Странное впечатление производила вся эта группа: то ли сопровождают и охраняют, то ли взяли в кольцо и стерегут…
И оно, это впечатление, как потом подтвердила жизнь, имело под собой почву: форосская история Горбачева показала, как легко и просто, словно выключатель повернули, одни функции охраны могут сменяться другими.
В Центральном доме литераторов за кулисы ведет крутая лестница. Кажется, во время одного из летних ремонтов построили лифт — из ресторана за кулисы, а оттуда вход на сцену. Удобно.
Я сказал работникам Дома: молодцы, здорово придумали. И услышал в ответ: нет, не наша это заслуга, лифт соорудили по требованию служб, охраняющих высокое начальство.
Перед этим в большом зале ЦДЛ было несколько панихид по известным писателям, на которых пришлось присутствовать представителям высшей власти. В большинстве своем они были людьми далеко не первой молодости и крутая лестница требовала от них физических усилий, от которых их всячески оберегали. Недавно я прочитал, что в свое время такой же лифт специально для Черненко был сооружен и в Большом театре.
Давид Иосифович Ортенберг как-то рассказал мне со слов маршала Москаленко, под началом которого он служил вторую половину войны и с которым сохранил добрые отношения. Москаленко по каким-то важным делам никак не мог пробиться на прием к Брежневу. Однажды на мавзолее — то ли первого мая, то ли седьмого ноября — пожаловался ему на это. Брежнев ответил: мол, что поделаешь, меня надо беречь. Не шутил, вполне серьезно сказал.

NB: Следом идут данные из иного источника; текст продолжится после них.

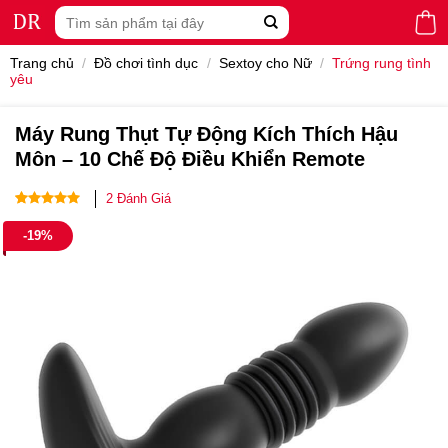
Skip
Tìm
to
kiếm:
content
Trang chủ
/
Đồ chơi tình dục
/
Sextoy cho Nữ
/
Trứng rung tình
yêu
Máy Rung Thụt Tự Động Kích Thích Hậu
Môn – 10 Chế Độ Điều Khiển Remote
2
Đánh Giá
5.00
2
trên 5
-19%
dựa trên
đánh giá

И берегли. И не только Брежнева. Уже после его смерти на Политбюро в 1983 году трижды — 24 марта, 31 мая и 24 ноября — рассматривался вопрос «О режиме работы членов Политбюро, кандидатов в члены Политбюро и секретарей ЦК». Было принято решение, о котором на одном из заседаний Черненко докладывал: «…Предусмотрено значительно снизить нагрузку, которая падает на каждого из членов Политбюро, ограничить время работы с 9 до 17 часов, а товарищам, имеющим возраст старше 65 лет, представить более продолжительный отпуск и один день в неделю для работы в домашних условиях».
Это тогда родился анекдот. ТАСС сообщает: «Вчера, после тяжелой и продолжительной болезни, обширного кровоизлияния в мозг, не приходя в себя, избран генеральным секретарем ЦК КПСС».